Speaking of universities, a full year after the scandals of the unbelievably high salaries for the newly bloated top bureaucracy at UNM, nothing has happened to change this, not even the seriousness of the fiscal crisis. And after years of increasing politicization of that university, and a year after the faculty gave an unprecedented vote of no confidence for both the president and board of regents member Jamie Koch, and in the middle of other scandals at UNM, the Senate voted with only five dissenting votes to confirm Jamie Koch, the governor's buddy, to another term as regent. Rewarding failure? Yes, but only for the top levels, just like they do on Wall Street.

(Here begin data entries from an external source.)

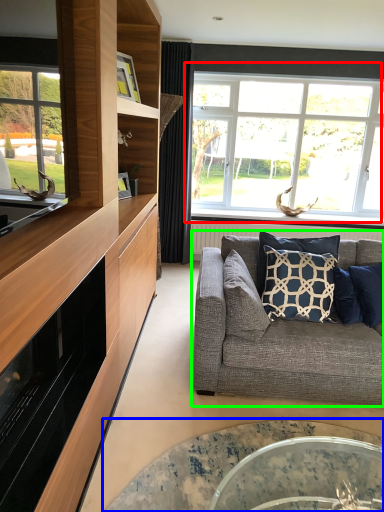 Question: Which is farther away from window (highlighted by a red box)? coffee table (highlighted by a blue box) or studio couch (highlighted by a green box)?

Choices:
 (A) coffee table
 (B) studio couch

Answer: (A) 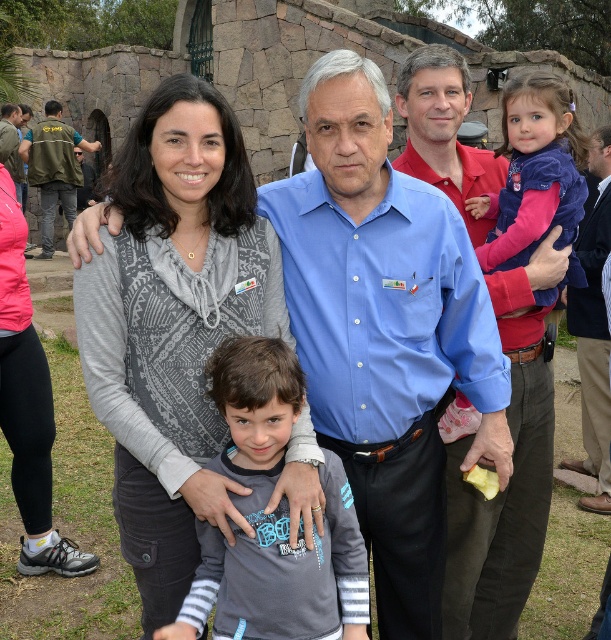 Does gray matte shirt at center have a greater width compared to dark brown leather shoes at lower right?

No.

Is point (213, 572) farther from camera compared to point (609, 236)?

No.

What are the coordinates of `gray matte shirt at center` in the screenshot? It's located at (273, 516).

Does purple fleece jacket at upper right have a larger size compared to dark brown leather shoes at lower right?

Incorrect, purple fleece jacket at upper right is not larger than dark brown leather shoes at lower right.

Looking at this image, is purple fleece jacket at upper right shorter than dark brown leather shoes at lower right?

Yes, purple fleece jacket at upper right is shorter than dark brown leather shoes at lower right.

Where is `purple fleece jacket at upper right`? purple fleece jacket at upper right is located at coordinates (533, 172).

Where is `purple fleece jacket at upper right`? purple fleece jacket at upper right is located at coordinates (533, 172).

This screenshot has height=640, width=611. What are the coordinates of `blue shirt at center` in the screenshot? It's located at (513, 472).

Who is more forward, (522, 378) or (282, 540)?

Positioned in front is point (282, 540).

Image resolution: width=611 pixels, height=640 pixels. I want to click on blue shirt at center, so click(513, 472). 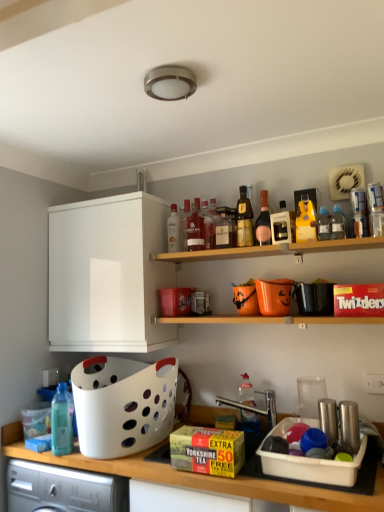 Locate an element on the screen. The width and height of the screenshot is (384, 512). free space in front of black plastic bag at upper right, the second appliance ordered from the bottom is located at coordinates pos(341,314). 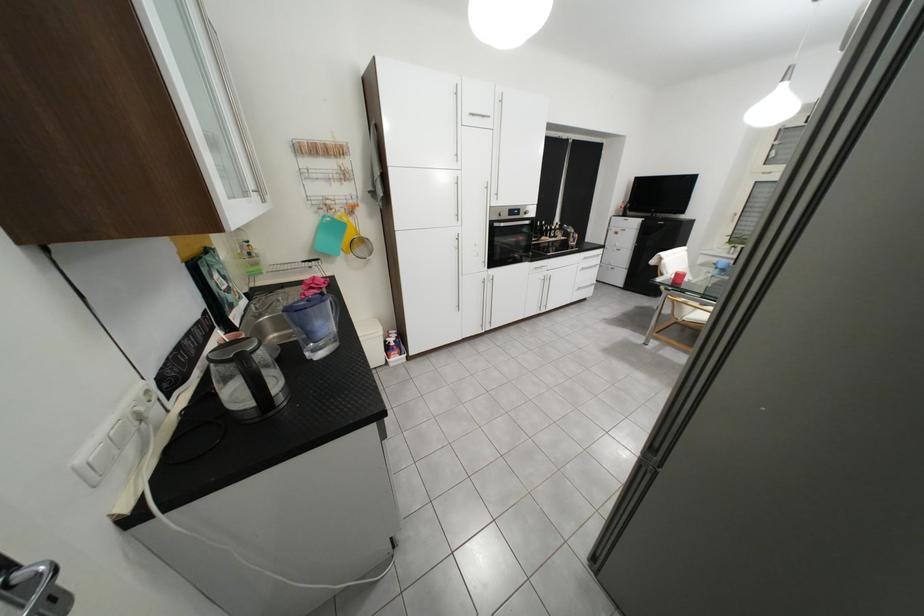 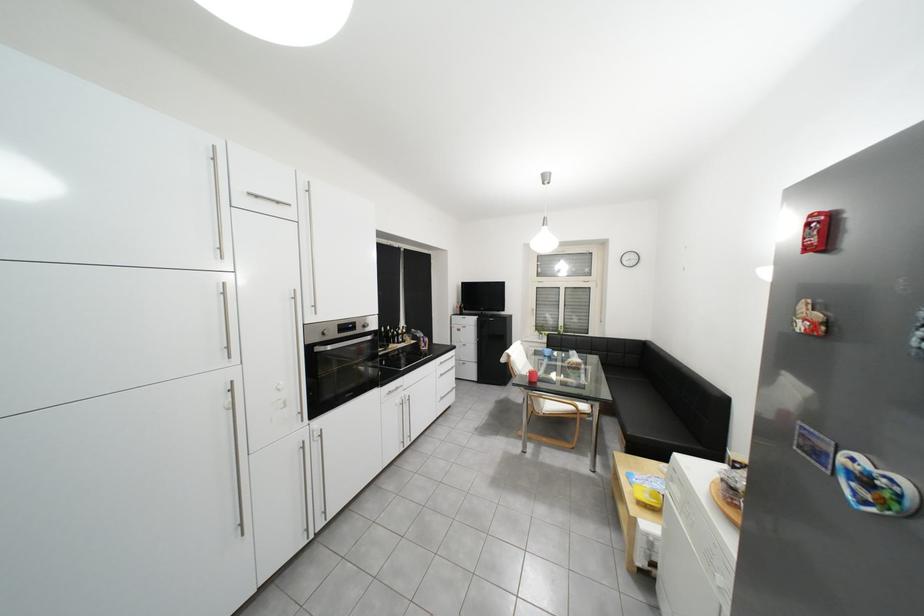 Locate, in the second image, the point that corresponds to [693,310] in the first image.

(551, 403)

The Senate is likely to pass a bill (SB182) recapturing about $150 million from capital outlay funds encumbered but not used. This sounds like a sensible way of avoiding further cuts. About $11 million of this will come from Dona Ana County. Sen. Michael Sanchez has a bizarre plan to raise several hundred million through bonds that dig into the state's permanent fund, as I understand it. Knowing some of the Senate Finance Committee members, I doubt this will get very far. The governor already raided the permanent fund several years ago to raise the cost of education, and with zero accountability: we still have no idea what happened to that money, but we do know student performance did not improve one bit and that the NEA gave him a national award. Expect the Senate to raise gross receipts taxes selectively, raising maybe $75 million compared to the $300 million in the House version.
All in all expect the Senate to come up with an appropriation budgeted at about $5.2 billion, compared with a House appropriation of $5.6 billion. Let's see if the Senate has the guts to treat public education like everything else, with modest cuts. And let's see if they have the guts to cut the governor's $10 million equestrian center for Albuquerque, which was slipped in again this year.
Reps. Andy Nunez and Joseph Cervantes are sponsoring a bill to create a permanent revenue stream for colonias infrastructure. Sen. Papen will sponsor the bill in the Senate. Native Americans are asking for the same thing for their communities. A few weeks ago I posted a note about a meeting various legislators had with community leaders in Mesquite to discuss the upcoming legislative session. Basic infrastructure in the neediest areas of the county--not equestrian centers, or higher paychecks for teachers, or welfare checks to Hollywood--were uppermost on their minds, very different priorities. It's good to know somebody in Santa Fe is fighting to do right for the South Mesilla Valley.
Grades: to the House: These are not normal times. We have a fiscal crisis on our hands. For failing to cut the fat, for demanding that taxpayers dig into their pockets to keep funding fat, and for failure to spread the pain evenly: D- so far this session. I know you can do much better than this.
To the Senate: Solid B so far, in spite of the vote on Koch. Could end up with an A if leadership is willing to keep fighting the battle of the fat and hold the line on spending.